(Page images and extracted text)
****************

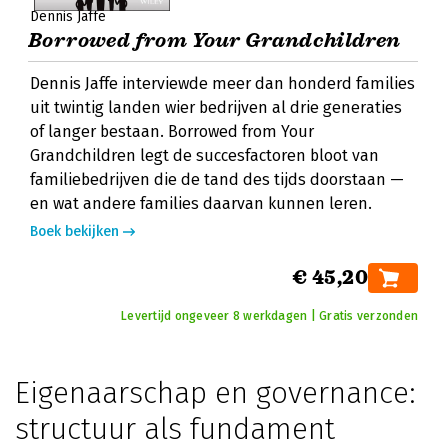
Dennis Jaffe
Borrowed from Your Grandchildren
Dennis Jaffe interviewde meer dan honderd families
uit twintig landen wier bedrijven al drie generaties
of langer bestaan. Borrowed from Your
Grandchildren legt de succesfactoren bloot van
familiebedrijven die de tand des tijds doorstaan —
en wat andere families daarvan kunnen leren.
Boek bekijken
€ 45,20
Levertijd ongeveer 8 werkdagen | Gratis verzonden
Eigenaarschap en governance:
structuur als fundament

****************

PROMPT:
Please go through the data above and copy every line that has the word "from".

SOLVED EXERCISE:
Borrowed from Your Grandchildren
of langer bestaan. Borrowed from Your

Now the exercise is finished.